To prevent that from happening, we must call on the totality of America's strength -- strong alliances, to help us stop the world's most lethal weapons from falling into the most dangerous hands. A powerful military, transformed to meet the new threats of terrorism and the spread of weapons of mass destruction. And all of America's power -- our diplomacy, our intelligence system, our economic power, the appeal of our values -- each of which is critical to making America more secure and preventing a new generation of terrorists from emerging.

National security is a central issue in this campaign. We owe it to the American people to have a real debate about the choices President Bush has made and the choices I would make to fight and win the war on terror.

That means we must have a great honest national debate on Iraq. The president claims it is the centerpiece of his war on terror. In fact, Iraq was a profound diversion from that war and the battle against our greatest enemy, Osama bin Laden and the terrorists. Invading Iraq has created a crisis of historic proportions and, if we do not change course, there is the prospect of a war with no end in sight.

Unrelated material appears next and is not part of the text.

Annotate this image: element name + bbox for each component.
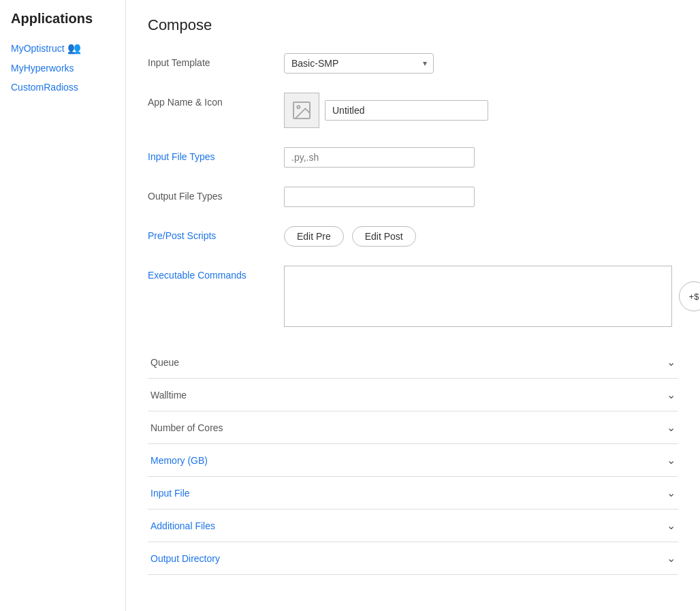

This month, we passed a cruel milestone: more than 1,000 Americans lost in Iraq. Their sacrifice reminds us that Iraq remains, overwhelmingly, an American burden. Nearly 90 percent of the troops -- and nearly 90 percent of the casualties -- are American. Despite the president's claims, this is not a grand coalition.

Our troops have served with extraordinary bravery, skill and resolve. Their service humbles all of us. When I speak to them when I look into the eyes of their families, I know this: we owe them the truth about what we have asked them to do and what is still to be done.

In June, the president declared, "The Iraqi people have their country back." Just last week, he told us: "This country is headed toward democracy. Freedom is on the march."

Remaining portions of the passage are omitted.